The Advocate General considers that there were no particular circumstances of the pharmaceutical sector that affect the general principle of EU competition law that agreements limiting parallel trade have as their object a restriction of competition. She points out that competition throughout the EU takes place under conditions that differ at national level and that the exploitation of favourable conditions in certain Member States constitutes one of the benefits of the EU internal market. Accordingly, she considers that the ECFI should have upheld the Commission’s decision that the Glaxo Wellcome sales conditions were a restriction of competition by object.

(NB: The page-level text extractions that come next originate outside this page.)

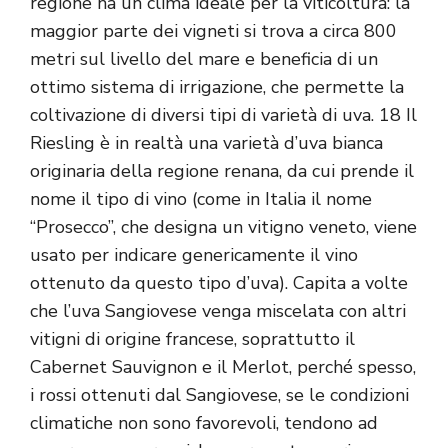
regione ha un clima ideale per la viticoltura: la
maggior parte dei vigneti si trova a circa 800
metri sul livello del mare e beneficia di un
ottimo sistema di irrigazione, che permette la
coltivazione di diversi tipi di varietà di uva. 18 Il
Riesling è in realtà una varietà d’uva bianca
originaria della regione renana, da cui prende il
nome il tipo di vino (come in Italia il nome
“Prosecco”, che designa un vitigno veneto, viene
usato per indicare genericamente il vino
ottenuto da questo tipo d’uva). Capita a volte
che l’uva Sangiovese venga miscelata con altri
vitigni di origine francese, soprattutto il
Cabernet Sauvignon e il Merlot, perché spesso,
i rossi ottenuti dal Sangiovese, se le condizioni
climatiche non sono favorevoli, tendono ad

On the European Commission’s appeal regarding the application of the Article 81(3) criteria, the Advocate General considers that although there were some deficiencies in the ECFI’s findings regarding the content of the Commission’s decision, the ECFI was overall correct to find that the Commission should not have rejected GSK’s arguments and evidence without providing arguments in support of its case. Whilst the ECFI had failed to recognise that the Commission had examined in detail whether there was a sufficient probability that Glaxo Wellcome’s sales conditions would lead to efficiency gains for purposes of Article 81(3), she concludes that overall, the Commission had not adequately stated its reasons for the conclusion that there was no evidence of a causal link between the financial resources gained from restricting parallel imports and R&D expenditure. The Advocate General considers that where a party makes arguments which are backed up in a detailed and relevant manner, the Commission must deal with the arguments in a detailed manner and not dismiss them in a generalised fashion. Accordingly, the ECFI was correct to find that the Commission should not have rejected GSK’s arguments and evidence without providing reasoning and argument in support of doing so.

The appeals by the two trade associations EAEPC and Aseprofar concerning the Commission’s reasoning in relation to the Article 81(3) criteria were both rejected. In relation to Aseprofar’s appeal, the Advocate General states that the Commission must carry out an appropriate examination and not merely require evidence from the notifying party to prove fulfilment of the Article 81(3) criteria. The Commission was not required to provide that the conditions for exemption were not fulfilled, but it should not reject an application for exemption without providing substance and reasoning in its decision.

If the ECJ rules in accordance with the Advocate General’s opinion (and upholds the ECFI’s judgment in this respect), then the position will continue to be that no valid decision on GSK’s (Glaxo Wellcome’s) notification for exemption under Article 81(3) has been made. This may remain an open question since under the “modernisation”, self-assessment regime that has existed since May 2004, the European Commission no longer operates a notification-based system of Article 81(3) decisions. Most significantly, the Advocate General is recommending that the specific legal and economic context of the pharmaceutical sector should not be taken into account in assessing whether an agreement has the object of restricting competition (as per the ECFI judgment) but rather should only be relevant in the application of Article 81(3).


Opinion of Advocate General Trstenjak in Joined Cases C-501/06P, C-515/06P and C-519/06P, GlaxoSmithKline Services Unlimited, formerly Glaxo Wellcome plc v Commission and Commission, EAEPC and Aseprofar v GlaxoSmithKline Services Unlimited, formerly Glaxo Wellcome plc.